ROS Notes: Choosing Which Distribution

Both options supported the 'K' release (Kinetic Kame.) One of them seemed to have gotten stale, not getting maintenance or newer versions. The other one -- officially built by Robotis -- supported 'K' and 'M', skipping over 'L'. There must be a reason, but why?
When I picked up learning ROS again this time around, I looked at the latest version M ("Melodic") first. I saw it did not support Ubuntu 16.04. I needed to run Ubuntu 16.04 because of TensorFlow, so I went with the newest version that supported 16.04, which is how I ended up with Lunar Loggerhead. In hindsight, this was not the best choice. It appears every other distribution of ROS has a far shorter support life than its siblings, as seen on the list of ROS distributions. On this list, Kinetic Kame is marked as "(Recommended)" as of today.

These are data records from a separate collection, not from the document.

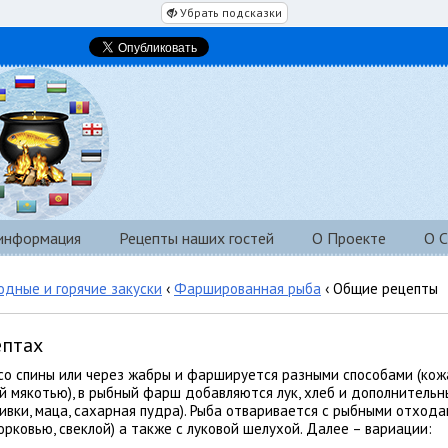
Убрать подсказки
 информация
Рецепты наших гостей
О Проекте
О С
одные и горячие закуски
‹
Фаршированная рыба
‹ Общие рецепты
ептах
со спины или через жабры и фаршируется разными способами (кож
ой мякотью), в рыбный фарш добавляются лук, хлеб и дополнитель
сливки, маца, сахарная пудра). Рыба отваривается с рыбными отхода
орковью, свеклой) а также с луковой шелухой. Далее – вариации:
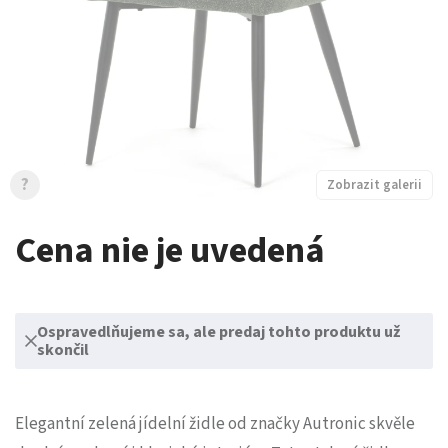
?
Zobrazit galerii
Cena nie je uvedená
Ospravedlňujeme sa, ale predaj tohto produktu už
skončil
Elegantní zelená jídelní židle od značky Autronic skvěle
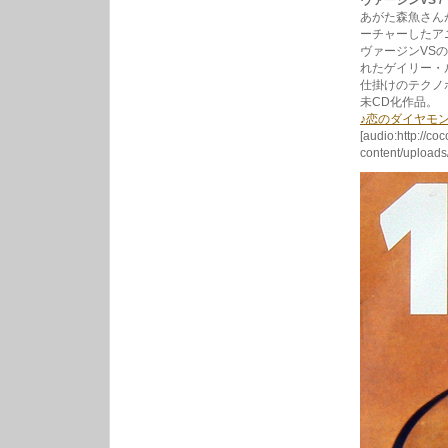
ヴァージンVS / 
あがた森魚さん
ーチャーしたア
ヴァージンVS
れたゲイリー・
仕掛けのテクノ
未CD化作品。
♪恋のダイヤモ
[audio:http://co
content/uploa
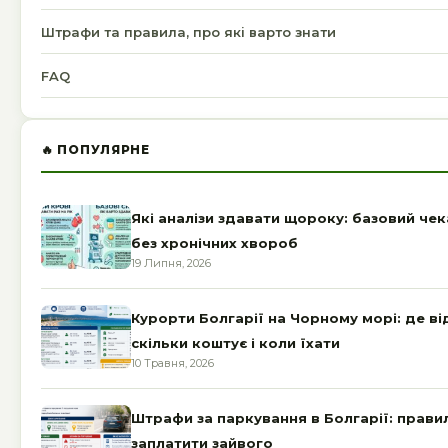
Штрафи та правила, про які варто знати
FAQ
🔥 ПОПУЛЯРНЕ
Які аналізи здавати щороку: базовий че
без хронічних хвороб
19 Липня, 2026
Курорти Болгарії на Чорному морі: де ві
скільки коштує і коли їхати
10 Травня, 2026
Штрафи за паркування в Болгарії: правила
заплатити зайвого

It appears that "Kinetic" is the long-term support version, which is tied to Ubuntu's 16.04 long term support version. "Melodic" is quite new, built on the recently released Ubuntu 18.04 LTS, so it makes sense that stabilization work is still ongoing. At some point in the near future, I'm sure "Melodic" will become the recommended version.
"Lunar" seems to be in an awkward middle spot where it is neither the latest release nor the stable long-term supported release. In fact, even though it is younger than "Kinetic", the calendar says it will fall out of support sooner.
Even worse than that, its shorter lifespan meant people are less motivated to align their software packages to the release. Hence why packages like Robotis Dynamixel SDK has a Kinetic release and a Melodic release, skipping over Lunar. Looks like users like me should stick with the long-term support releases: not just for support from core ROS team, but also from third-parties like Robotis.
Given that I'm tied to Ubuntu 16.04, I should follow the recommendation and downgrade my installation of ROS to Kinetic Kame.